Selain itu, ulama Nusantara juga terlibat aktif dalam persoalan –persoalan agama dan sosial di Tanah Air dengan meminta fatwa para mufti Mekkah. Hal ini menunjukkan bahwa komunitas Jawi selain menuntut ilmu keislaman (thalab al-ilmi) dari ulama Mekkah, juga terlibat dalam memintakan fatwa (istifta’) untuk menyelesaikan persoalan-persoalan agama dan sosial yang diperdebatkan di Nusantara, seperti kitab Muhimmah al-Nafais (Kaptein 1997a; 1995: 141-160), sebuah contoh kumpulan fatwa yang berkaitan dengan Islam di Hindia Belanda pada abad ke-19 yang dikeluarkan mufti Mekkah dari mazhab Syafi’i, Syekh Ahmad bin Zaini Dahlan (1817-1886).
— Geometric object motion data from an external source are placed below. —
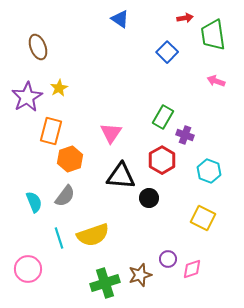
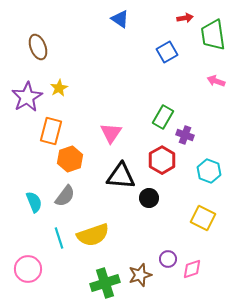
blue square: rotated 15 degrees clockwise
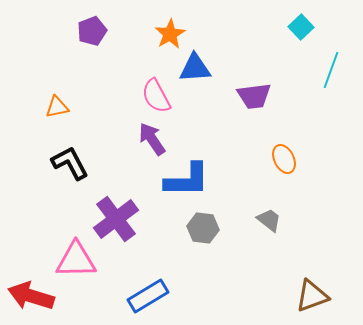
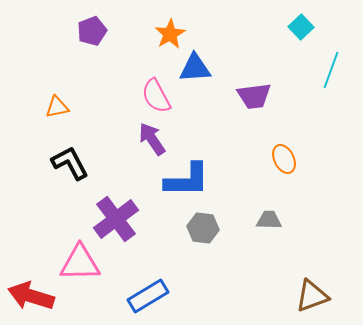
gray trapezoid: rotated 36 degrees counterclockwise
pink triangle: moved 4 px right, 3 px down
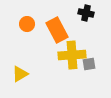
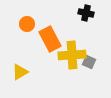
orange rectangle: moved 7 px left, 9 px down
gray square: moved 2 px up; rotated 32 degrees clockwise
yellow triangle: moved 2 px up
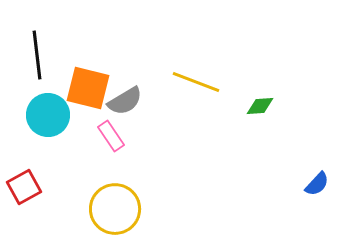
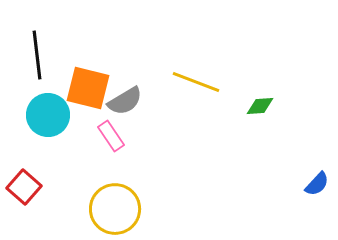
red square: rotated 20 degrees counterclockwise
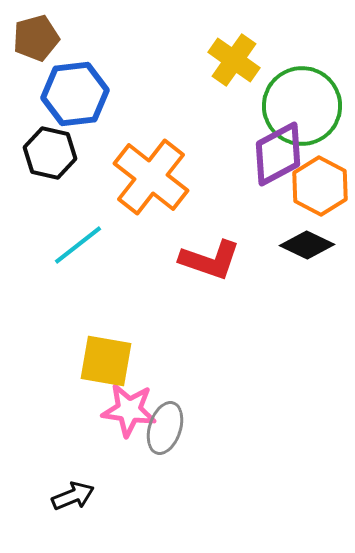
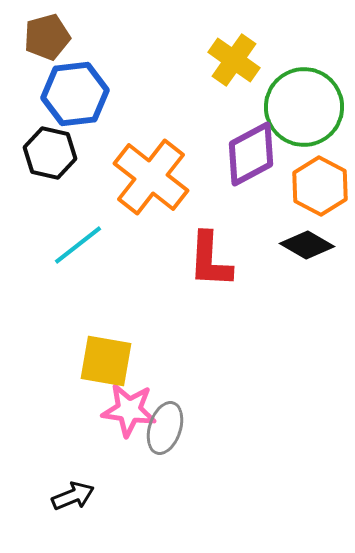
brown pentagon: moved 11 px right, 1 px up
green circle: moved 2 px right, 1 px down
purple diamond: moved 27 px left
black diamond: rotated 4 degrees clockwise
red L-shape: rotated 74 degrees clockwise
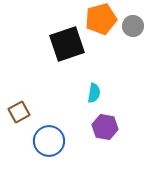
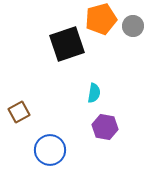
blue circle: moved 1 px right, 9 px down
Terdapat tujuh kitab karyanya yang beredar di pesantren diidentifikasi sebagai karyanya (van Bruinessen 1995b: 236). Karya lain Ibnu Hajar, Tuhfah al-Muhtaj, adalah salah satu kitab yang sangat bergengsi yang dipelajari di pesantren-pesantren. Tuhfah menjadi referensi utama pengikut mazhab Syafi’i, yang dirujuk oleh ulama Hindia Belanda untuk menyelesaikan kasus-kasus yang sulit (van Bruinessen 1995b: 244-245: Jajat 2012: 134).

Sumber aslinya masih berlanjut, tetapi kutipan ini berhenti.